Elizabeth Cook and Aaron Lee Tasjan will perform opening night at the New York bar and honky tonk Wild Horses on Tuesday, June 2. Slated to take place at 7pm, the show will be broadcast on SiriusXM Outlaw Country, and Honky Tonkin’ in Queens will provide a vinyl DJ set.

Wild Horses comes from the team behind veteran bar and club Niagara and Lucinda’s, a new, Southern-inspired country-and-blues venue. It has been described as a “new cosmic country & western saloon inspired by its Patron Saint, Gram Parsons, the visionary who brought country music to the California rock scene in the late 1960s and named it ‘Cosmic American Music. Part honky tonk, part desert roadhouse, part Americana fever dream, Wild Horses draws from the Bakersfield and Outlaw Country movements, old Hollywood singing cowboys, the Sunset Strip counterculture, Deadhead Americana and desert mysticism.” The announcement goes on to clarify, “’Wild Horses,’ written by Mick Jagger and Keith Richards, was originally recorded in 1970 by Parson’s band, the Flying Burrito Brothers.”

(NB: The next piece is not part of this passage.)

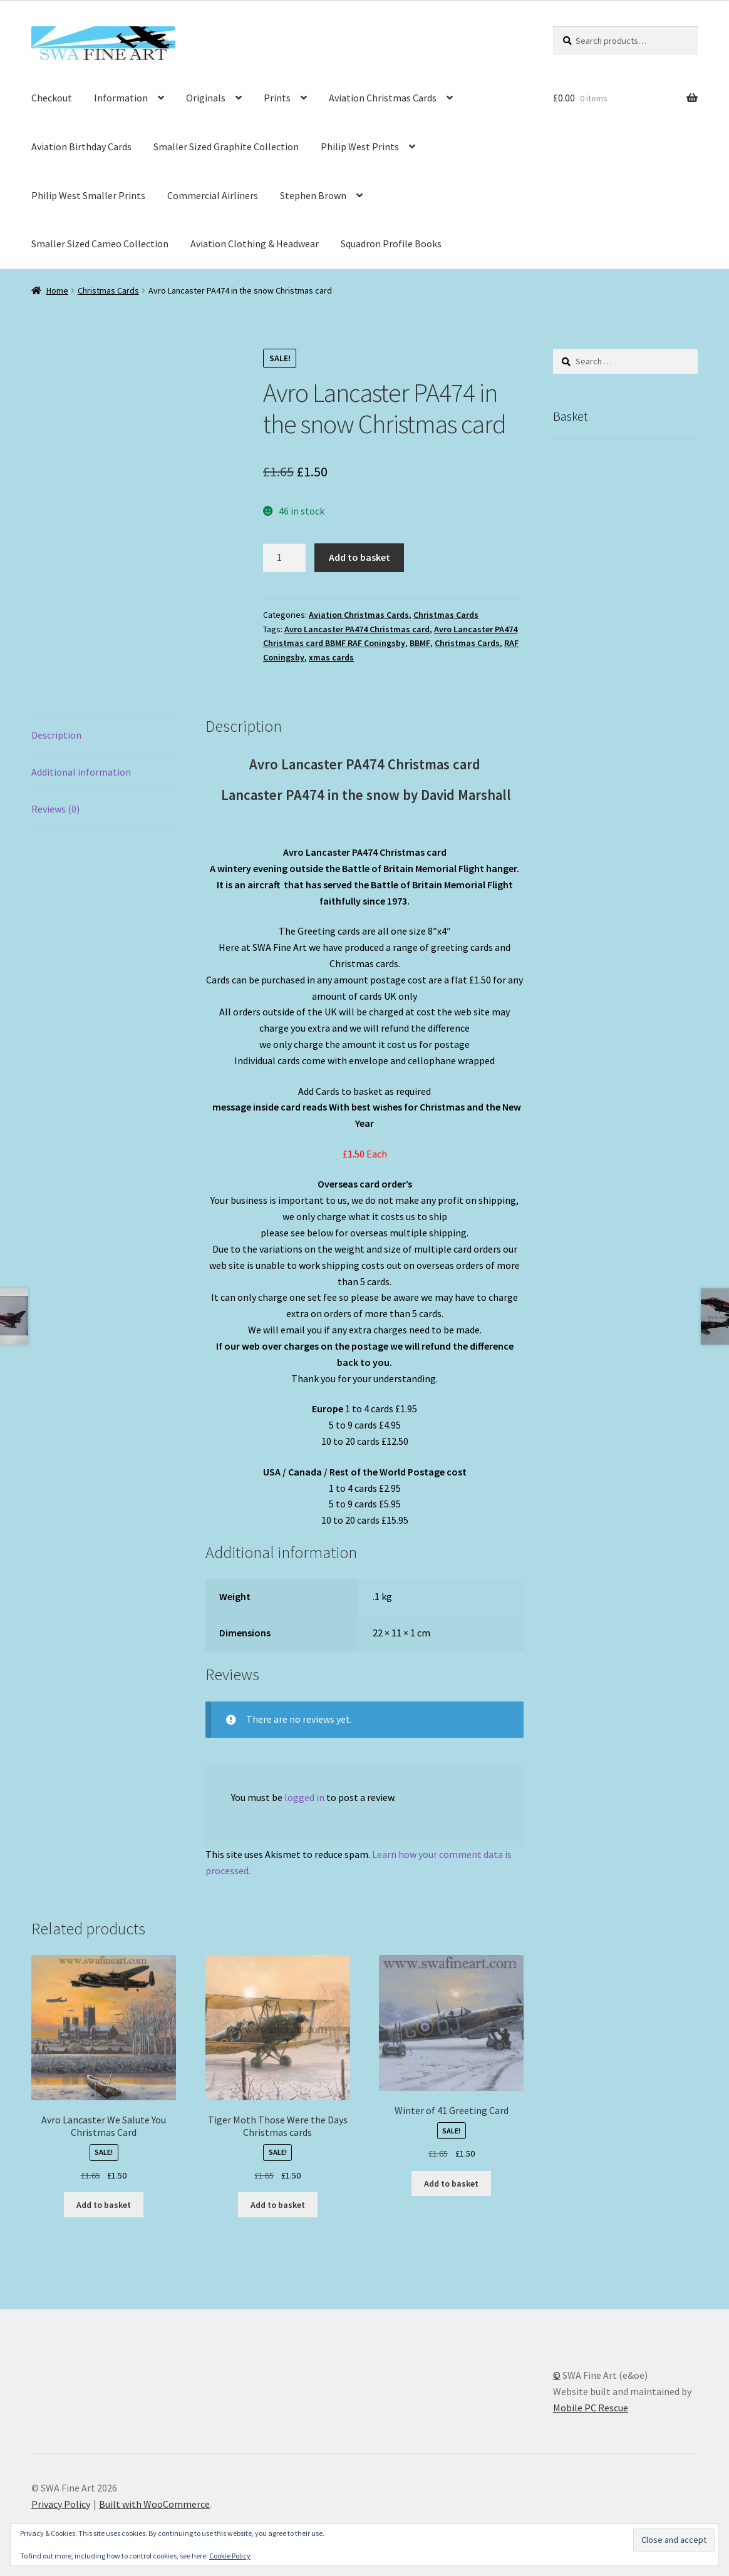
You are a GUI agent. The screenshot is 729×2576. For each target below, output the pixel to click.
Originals (205, 97)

Wild Horses will feature live music several nights a week, including live-band and piano karaoke, a Sunday afternoon country-folk jam, Deadhead Sundays and weekly honky tonk and two-step nights. It will also host a late-night kitchen serving Barney’s Beanery-inspired chili, empanadas and Southwestern bar bites and a full cocktail menu “serving cheap drinks, always.” The space will be filled with memorabilia, including a rare, embroidered Nudie suit owned by the Rhinestone Cowboy himself, Glen Campbell. 

“At Wild Horses, country & western is an evolving American folk tradition,” co-founder Kelley Swindall said in a statement. “Where Lucinda’s is a home for the Southern roots of country and blues, Wild Horses follows that continuation westward and celebrates the evolution of country music, with all its sounds and landscapes.”

Wild Horses will be located at 327 Bowery (street level, above Bowery Palace) in Manhattan and open seven days a week from 3pm onward. Jesse Malin recently staged his Silver Manhattan show in the renovated Bowery Palace space.